A statewide directive has been issued to law enforcement to ensure that police and prosecutors throughout New Jersey are well-informed regarding the requirements of the “Overdose Prevention Act” and fully comply with those requirements. The directive comes from acting State Attorney General John Hoffman.

“This law truly will save lives, but only if we raise public awareness and ensure that police comply with it, so that those who find themselves in a crisis involving an overdose can have faith that if they call for assistance, their involvement or association with illegal drug use will not land them in jail,” says Hoffman. “To be clear, this law does not give immunity to drug dealers or those who make no sincere effort to help a victim, but it should give others the confidence to do the right thing when a life is in danger.”

The Act, which was signed into law by Gov. Chris Christie on May 2, is intended to save lives by encouraging people to seek medical assistance whenever a drug overdose occurs.

Those who, in good faith, seek medical assistance for an overdose victim will be immune from arrest and prosecution on a charge of use or simple possession of illegal drugs. The immunity also applies to the person suffering the overdose.

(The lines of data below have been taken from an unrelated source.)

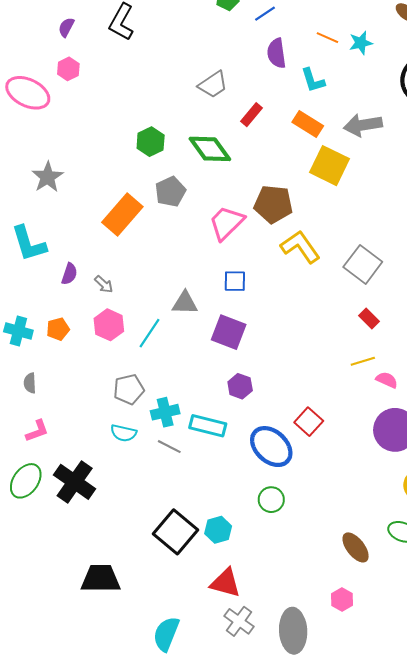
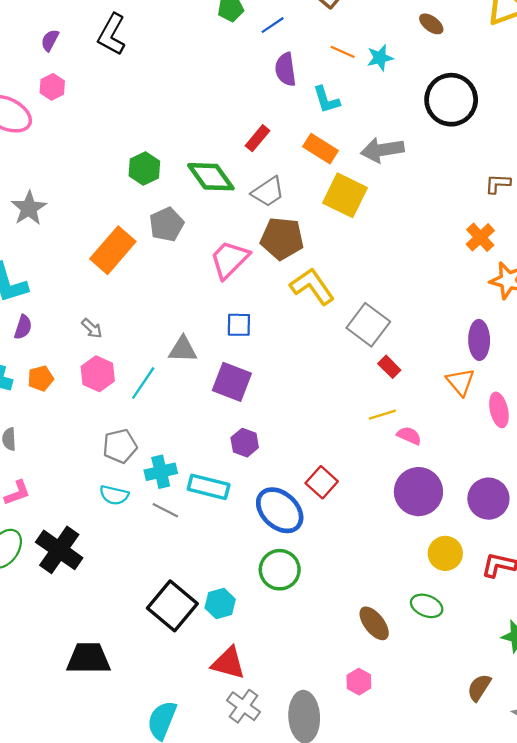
gray trapezoid: (213, 84) -> (268, 192), moved
gray square: (363, 264) -> (368, 325), moved
purple semicircle: (69, 274) -> (23, 327), moved
green circle: (271, 500) -> (280, 570), size x1.4

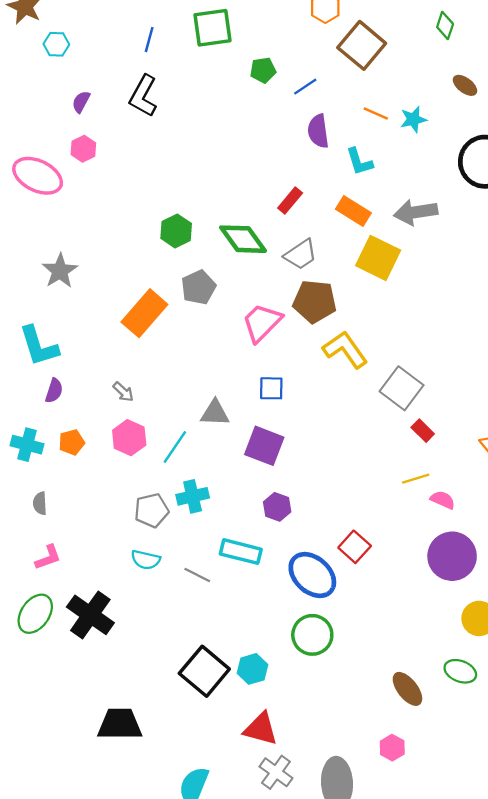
cyan cross: (161, 472) -> (193, 496), moved

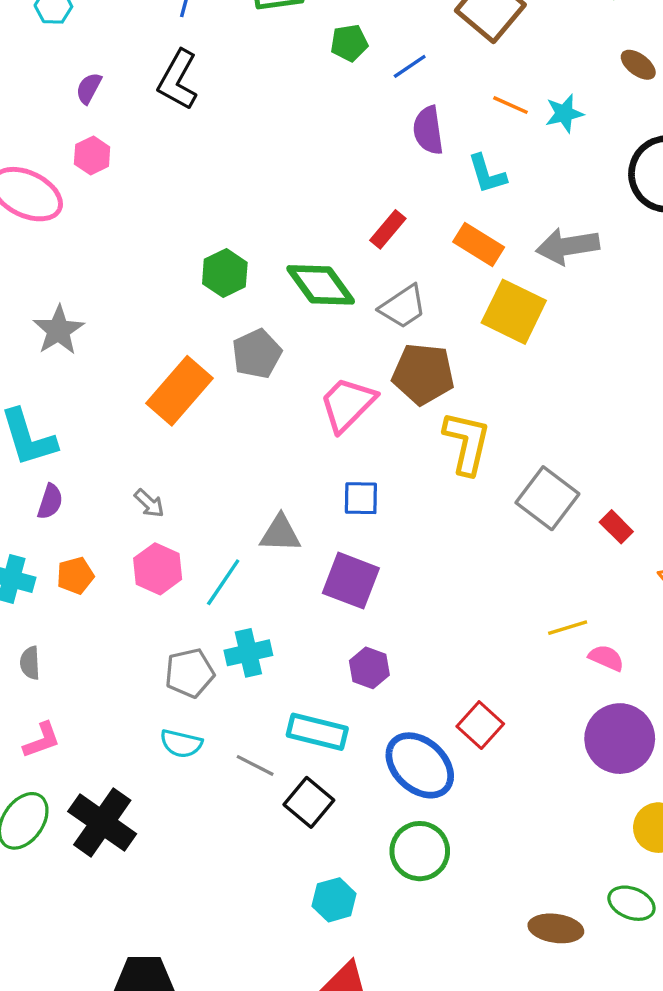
yellow L-shape: (345, 350) -> (467, 443), turned 48
red rectangle: (423, 431) -> (616, 527), moved
black square: (204, 671) -> (309, 802), moved, size x0.7
brown ellipse: (407, 689) -> (556, 928), turned -44

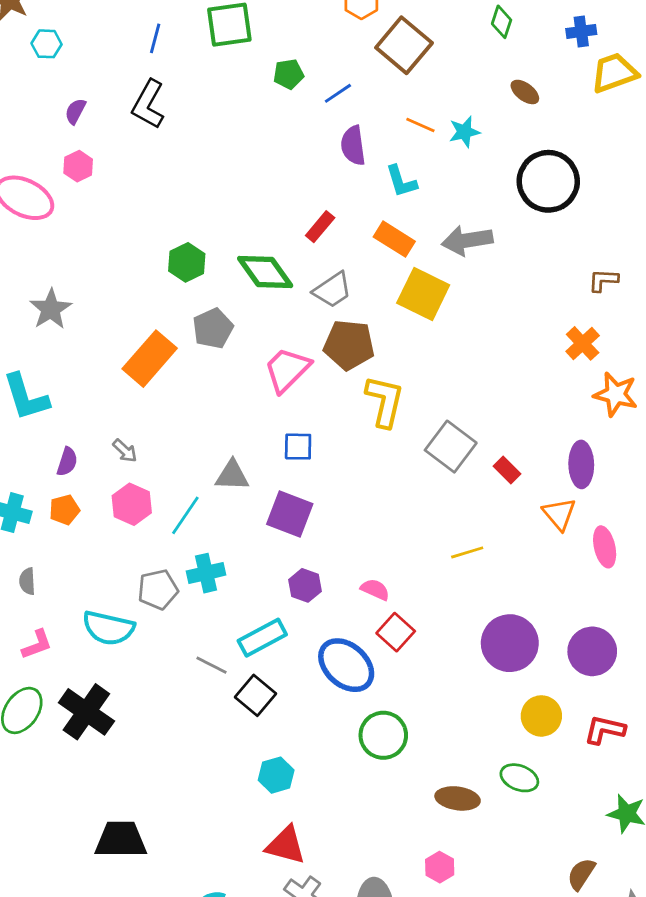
purple semicircle: (50, 502) -> (67, 462), moved
pink semicircle: (606, 658) -> (375, 590), moved
cyan rectangle: (317, 732) -> (262, 638), turned -42
cyan semicircle: (181, 744) -> (108, 628), moved, size x1.5
green circle: (420, 851) -> (383, 735), moved

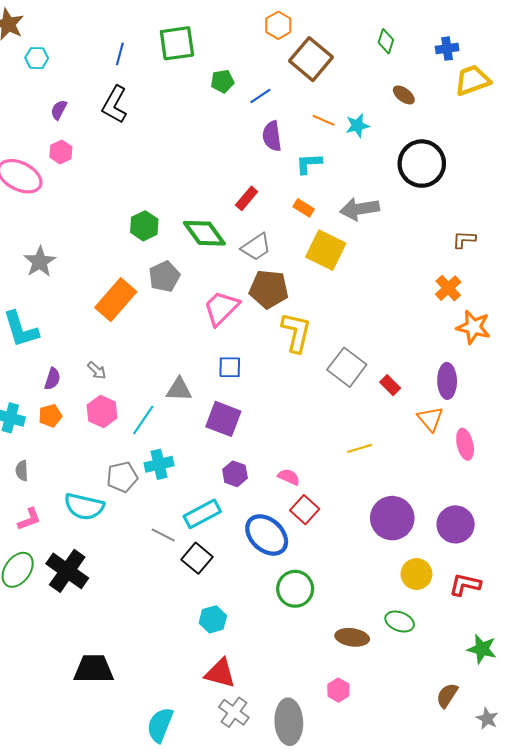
cyan L-shape: (401, 181) -> (309, 164), turned 104
orange rectangle: (394, 239) -> (304, 208), size x0.7

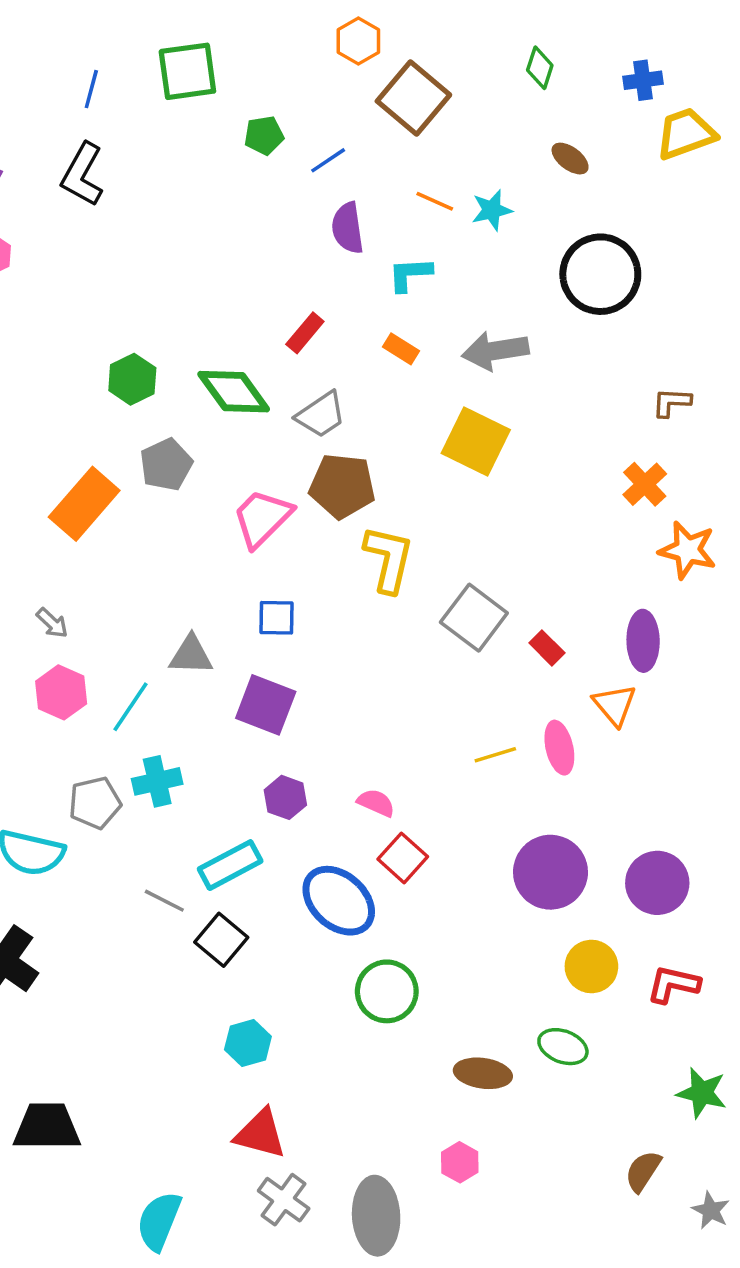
yellow square: (326, 250) -> (476, 441), moved
pink ellipse: (465, 444) -> (559, 748), moved

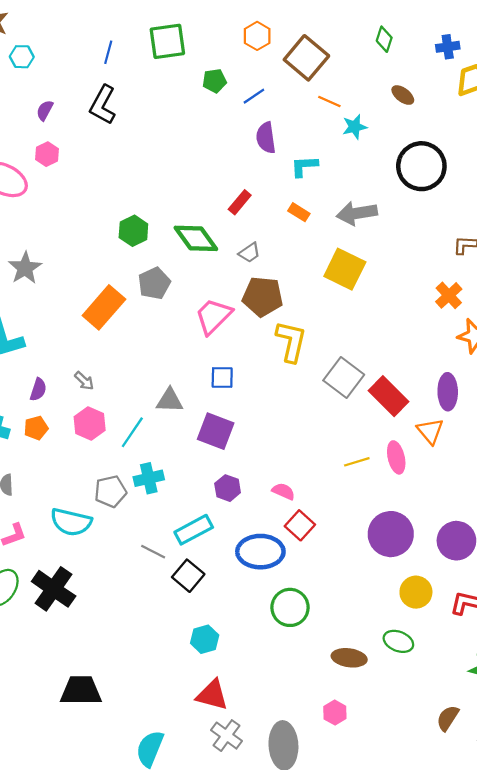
orange hexagon: (358, 41) -> (257, 36), moved
orange line: (435, 201) -> (329, 102), moved
gray trapezoid: (321, 415) -> (250, 253), size x0.7
red rectangle: (547, 648) -> (389, 396), size x1.8
blue ellipse: (339, 901) -> (260, 552), turned -42

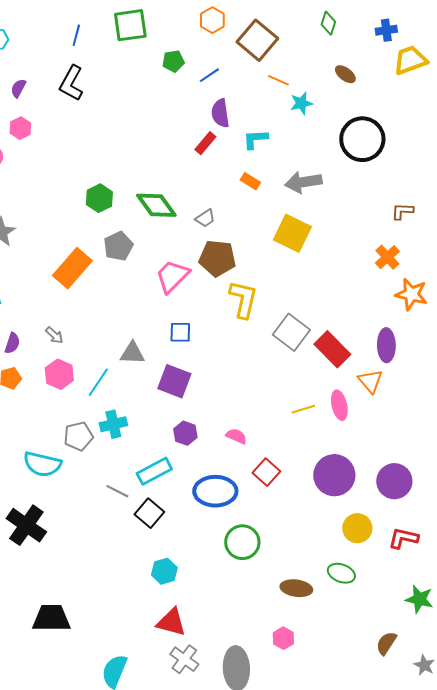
red rectangle: (240, 202) -> (205, 143), moved
red square: (300, 525) -> (266, 472), moved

“In that critical moment when a life hangs in the balance, this law should focus would-be Good Samaritans on making the right call – a call for help,” says Elie Honig, director of the Division of Criminal Justice. “Meanwhile, police who are called to respond also need clear guidance about how to handle what is likely to be a chaotic and emotional situation. This directive was drafted to provide that guidance.”

The directive lists the specific offenses for which the law provides immunity, including “obtaining, possessing, using, being under the influence, or failing to make lawful disposition of any controlled dangerous substance.”

It notes that the statute does not preclude arrest, prosecution or conviction for offenses involving the manufacturing or trafficking of illegal drugs. The statute does not preclude prosecution for the crime of strict liability for a drug-induced death or the offense of driving while under the influence of an intoxicating substance.

While the statute by its literal text affords immunity only to the specific person who calls 9-1-1 or otherwise seeks medical assistance and the person who suffered the overdose, the directive requires law enforcement to extend broader immunity consistent with the “spirit” of the law.